The performance of orthogonal range query methods depends on many parameters: the dimension of the record's multikey, the number of records and their distribution and the query range. The performance may also depend on additional parameters associated with the data structure, like leaf size for tree methods or cell size for cell methods. Also important are the implementation of the algorithms and the computer architecture. There is no single best method for doing orthogonal range queries. Some methods perform well over a wide range of parameters. Others perform well for only a small class of problems. In this section we will compare the methods previously presented. We will base our conclusions on the numerical experiments. Thus we restrict our attention to records with 3-D multikeys and cubic query ranges. Also, only a few distributions of the records were tested. Finally, note that all codes were implemented in C++ and executed on a 450 MHz i686 processor with 256 MB of memory.
The projection methods have the advantage that they are relatively easy to implement. The fundamental operations in these methods are sorting an array and doing binary searches on that array. These operations are in many standard libraries. (The C++ STL library provides this functionality.) Also, projection methods are easily adaptable to dynamic problems. When the records change, one merely resorts the arrays. However, the projection method and the related point-in-box method usually perform poorly. The execution time does not scale well with the file size, so the methods are only practical for small files. The memory usage of the projection method is moderate. It is typically not much higher than a kd-tree. The point-in-box method has a high memory requirement. Storing the rank arrays in order to do integer comparisons more than doubles the memory usage. Also, on x86 processors, doing integer instead of floating point comparisons usually increases execution time. So the "optimization" of integer comparisons becomes a performance penalty. The projection method typically outperforms the point-in-box method, but neither is recommended for time critical applications.
Kd-trees usually outperform octrees by a moderate factor. The octree typically has higher execution times and uses several times the memory of a kd-tree. This is because the octree partitions space while the kd-tree partitions the records. The high memory usage of the octree is also a result of storing the domain of each sub-tree. The exception to this rule is when the records are regularly spaced, as in the chair problem. Then the octree may have lower execution times than the kd-tree. The octree is also more easily adapted to dynamic problems than the kd-tree.

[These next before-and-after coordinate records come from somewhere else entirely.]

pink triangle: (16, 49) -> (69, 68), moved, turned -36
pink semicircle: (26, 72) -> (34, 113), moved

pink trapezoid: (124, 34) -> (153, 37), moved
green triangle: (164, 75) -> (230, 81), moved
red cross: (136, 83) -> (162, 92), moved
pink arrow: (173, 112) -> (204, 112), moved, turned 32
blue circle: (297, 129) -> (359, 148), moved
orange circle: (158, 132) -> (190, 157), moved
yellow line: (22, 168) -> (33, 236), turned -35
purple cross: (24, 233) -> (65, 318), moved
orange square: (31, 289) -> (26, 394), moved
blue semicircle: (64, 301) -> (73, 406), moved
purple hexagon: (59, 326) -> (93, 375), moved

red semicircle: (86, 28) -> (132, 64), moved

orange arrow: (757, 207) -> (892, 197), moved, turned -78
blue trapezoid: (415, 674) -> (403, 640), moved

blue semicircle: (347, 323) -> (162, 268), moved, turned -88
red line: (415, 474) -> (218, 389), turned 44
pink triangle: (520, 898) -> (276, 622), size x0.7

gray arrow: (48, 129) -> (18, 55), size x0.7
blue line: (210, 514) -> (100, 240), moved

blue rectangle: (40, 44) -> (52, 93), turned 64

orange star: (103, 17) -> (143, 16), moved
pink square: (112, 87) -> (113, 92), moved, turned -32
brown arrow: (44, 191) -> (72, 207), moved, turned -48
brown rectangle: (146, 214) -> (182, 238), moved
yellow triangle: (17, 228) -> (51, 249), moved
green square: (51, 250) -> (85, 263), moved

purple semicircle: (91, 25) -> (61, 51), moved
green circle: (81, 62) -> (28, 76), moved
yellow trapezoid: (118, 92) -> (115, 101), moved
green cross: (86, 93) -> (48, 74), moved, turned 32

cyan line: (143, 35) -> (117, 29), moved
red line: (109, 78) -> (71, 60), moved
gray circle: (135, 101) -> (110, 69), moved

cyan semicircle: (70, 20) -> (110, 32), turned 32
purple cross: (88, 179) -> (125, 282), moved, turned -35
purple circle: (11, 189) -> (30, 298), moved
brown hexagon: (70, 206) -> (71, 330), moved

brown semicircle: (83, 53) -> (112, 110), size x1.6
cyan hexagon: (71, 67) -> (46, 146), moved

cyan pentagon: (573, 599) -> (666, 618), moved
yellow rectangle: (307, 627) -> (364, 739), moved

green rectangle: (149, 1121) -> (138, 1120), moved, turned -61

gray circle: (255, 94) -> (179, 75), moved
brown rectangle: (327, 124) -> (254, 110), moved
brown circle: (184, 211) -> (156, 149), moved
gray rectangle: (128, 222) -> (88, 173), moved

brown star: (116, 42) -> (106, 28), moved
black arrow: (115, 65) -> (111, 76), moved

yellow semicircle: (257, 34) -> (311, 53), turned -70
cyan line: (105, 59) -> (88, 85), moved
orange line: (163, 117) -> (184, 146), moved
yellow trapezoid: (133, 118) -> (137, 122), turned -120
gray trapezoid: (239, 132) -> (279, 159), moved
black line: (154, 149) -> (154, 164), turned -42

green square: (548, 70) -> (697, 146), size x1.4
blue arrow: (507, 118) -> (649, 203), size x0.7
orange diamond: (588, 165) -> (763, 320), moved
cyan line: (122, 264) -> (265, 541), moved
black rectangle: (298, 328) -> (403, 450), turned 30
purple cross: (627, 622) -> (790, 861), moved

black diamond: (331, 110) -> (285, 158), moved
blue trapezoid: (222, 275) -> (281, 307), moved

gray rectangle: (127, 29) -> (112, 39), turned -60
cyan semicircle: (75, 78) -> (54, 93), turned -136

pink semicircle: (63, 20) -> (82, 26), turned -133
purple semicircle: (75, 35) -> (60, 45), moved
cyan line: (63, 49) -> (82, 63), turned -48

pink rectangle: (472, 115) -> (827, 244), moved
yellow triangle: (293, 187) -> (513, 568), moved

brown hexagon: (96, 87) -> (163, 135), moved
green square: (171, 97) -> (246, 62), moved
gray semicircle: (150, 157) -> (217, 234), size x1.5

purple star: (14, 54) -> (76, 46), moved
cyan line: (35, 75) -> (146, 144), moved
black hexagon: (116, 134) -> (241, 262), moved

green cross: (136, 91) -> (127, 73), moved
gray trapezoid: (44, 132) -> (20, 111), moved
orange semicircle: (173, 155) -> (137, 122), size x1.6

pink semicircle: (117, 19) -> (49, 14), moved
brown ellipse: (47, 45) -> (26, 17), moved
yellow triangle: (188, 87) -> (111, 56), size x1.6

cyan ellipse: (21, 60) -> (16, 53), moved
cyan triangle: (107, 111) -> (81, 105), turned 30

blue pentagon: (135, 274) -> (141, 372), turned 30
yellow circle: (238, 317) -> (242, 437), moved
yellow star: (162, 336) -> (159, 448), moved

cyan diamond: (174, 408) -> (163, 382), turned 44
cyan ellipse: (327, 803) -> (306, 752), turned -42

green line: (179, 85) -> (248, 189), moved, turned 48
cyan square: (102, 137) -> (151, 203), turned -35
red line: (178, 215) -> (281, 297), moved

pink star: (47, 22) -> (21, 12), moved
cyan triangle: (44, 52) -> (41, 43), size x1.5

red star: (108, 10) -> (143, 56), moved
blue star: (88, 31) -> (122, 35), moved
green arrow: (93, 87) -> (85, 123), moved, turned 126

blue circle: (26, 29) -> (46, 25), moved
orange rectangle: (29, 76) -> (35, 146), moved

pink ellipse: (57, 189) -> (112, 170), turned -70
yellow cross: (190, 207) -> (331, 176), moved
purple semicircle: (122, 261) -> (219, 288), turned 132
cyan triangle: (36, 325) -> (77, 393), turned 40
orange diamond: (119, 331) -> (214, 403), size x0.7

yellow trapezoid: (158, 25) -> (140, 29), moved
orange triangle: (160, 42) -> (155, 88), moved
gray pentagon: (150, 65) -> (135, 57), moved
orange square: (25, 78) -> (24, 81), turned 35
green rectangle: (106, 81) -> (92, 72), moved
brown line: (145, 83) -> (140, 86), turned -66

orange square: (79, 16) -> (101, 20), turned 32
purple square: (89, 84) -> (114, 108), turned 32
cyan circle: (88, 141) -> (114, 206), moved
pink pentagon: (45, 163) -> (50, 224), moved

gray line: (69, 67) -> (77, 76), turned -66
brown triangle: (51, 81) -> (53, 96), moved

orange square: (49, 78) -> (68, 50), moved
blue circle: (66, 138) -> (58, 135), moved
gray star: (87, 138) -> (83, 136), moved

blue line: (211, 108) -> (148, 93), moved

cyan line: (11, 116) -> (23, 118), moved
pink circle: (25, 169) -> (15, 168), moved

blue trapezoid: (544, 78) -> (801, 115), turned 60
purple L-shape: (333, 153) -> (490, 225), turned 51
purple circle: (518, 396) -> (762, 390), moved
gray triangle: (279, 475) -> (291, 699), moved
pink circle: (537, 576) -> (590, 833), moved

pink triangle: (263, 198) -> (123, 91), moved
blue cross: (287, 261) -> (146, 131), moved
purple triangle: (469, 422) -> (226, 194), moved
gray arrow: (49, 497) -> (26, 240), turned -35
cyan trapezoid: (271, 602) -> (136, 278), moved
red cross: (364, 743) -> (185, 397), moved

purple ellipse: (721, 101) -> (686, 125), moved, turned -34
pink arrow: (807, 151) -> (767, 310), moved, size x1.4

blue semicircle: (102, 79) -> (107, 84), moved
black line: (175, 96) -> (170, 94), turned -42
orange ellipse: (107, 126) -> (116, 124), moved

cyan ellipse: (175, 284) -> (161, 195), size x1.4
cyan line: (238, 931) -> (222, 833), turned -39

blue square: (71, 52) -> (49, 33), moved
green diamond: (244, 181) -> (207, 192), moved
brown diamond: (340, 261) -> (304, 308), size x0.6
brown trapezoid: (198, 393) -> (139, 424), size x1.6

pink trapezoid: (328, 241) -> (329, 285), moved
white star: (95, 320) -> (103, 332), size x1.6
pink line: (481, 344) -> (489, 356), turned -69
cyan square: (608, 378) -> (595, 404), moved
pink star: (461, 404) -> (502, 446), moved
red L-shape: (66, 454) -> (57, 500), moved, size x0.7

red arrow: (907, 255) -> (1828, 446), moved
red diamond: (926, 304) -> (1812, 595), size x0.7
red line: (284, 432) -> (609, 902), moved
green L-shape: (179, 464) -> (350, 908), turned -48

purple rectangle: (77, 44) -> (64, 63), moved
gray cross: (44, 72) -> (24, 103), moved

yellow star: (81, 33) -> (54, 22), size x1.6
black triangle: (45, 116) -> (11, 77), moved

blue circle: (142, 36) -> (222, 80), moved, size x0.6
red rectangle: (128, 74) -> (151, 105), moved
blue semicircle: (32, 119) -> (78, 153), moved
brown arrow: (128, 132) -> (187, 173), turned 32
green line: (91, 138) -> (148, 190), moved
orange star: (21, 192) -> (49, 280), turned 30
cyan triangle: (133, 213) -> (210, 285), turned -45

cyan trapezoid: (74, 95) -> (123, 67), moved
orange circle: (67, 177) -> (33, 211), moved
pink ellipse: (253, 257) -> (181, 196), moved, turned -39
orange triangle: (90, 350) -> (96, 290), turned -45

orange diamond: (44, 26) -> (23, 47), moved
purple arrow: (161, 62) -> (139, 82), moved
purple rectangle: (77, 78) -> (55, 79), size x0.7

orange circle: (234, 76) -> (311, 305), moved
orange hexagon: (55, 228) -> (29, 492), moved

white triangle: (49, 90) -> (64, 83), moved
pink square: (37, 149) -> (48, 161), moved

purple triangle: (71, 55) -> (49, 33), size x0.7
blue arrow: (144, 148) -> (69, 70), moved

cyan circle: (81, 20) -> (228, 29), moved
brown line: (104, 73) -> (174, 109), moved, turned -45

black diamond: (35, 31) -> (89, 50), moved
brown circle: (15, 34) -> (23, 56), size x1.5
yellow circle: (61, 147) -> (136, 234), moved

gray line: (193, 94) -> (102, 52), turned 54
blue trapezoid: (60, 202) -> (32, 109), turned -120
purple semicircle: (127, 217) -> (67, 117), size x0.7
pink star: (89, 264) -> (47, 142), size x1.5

For kd-trees, it is advantageous to do domain checking during the orthogonal range query only when the query range is large. For small queries, it is best to not do domain checking and thus get faster access to the leaves. For a given problem, kd-trees are typically not the best method for doing orthogonal range queries; there is usually a cell method that has better execution times and uses less memory. However, kd-trees perform pretty well in a wide range of problems and the performance is only moderately sensitive to leaf size.
The dense cell array method performs very well on problems for which it is well suited. The structure of tree methods amortizes the cost of accessing leaves. The cell array offers constant time access to any cell. If the cell array with cell size chosen to optimize execution time will fit in memory, then the cell array will usually have lower execution times than any tree method. Depending on the number and distribution of the records, the memory usage may be quite low or very high. The performance of cell arrays is fairly sensitive to the cell size.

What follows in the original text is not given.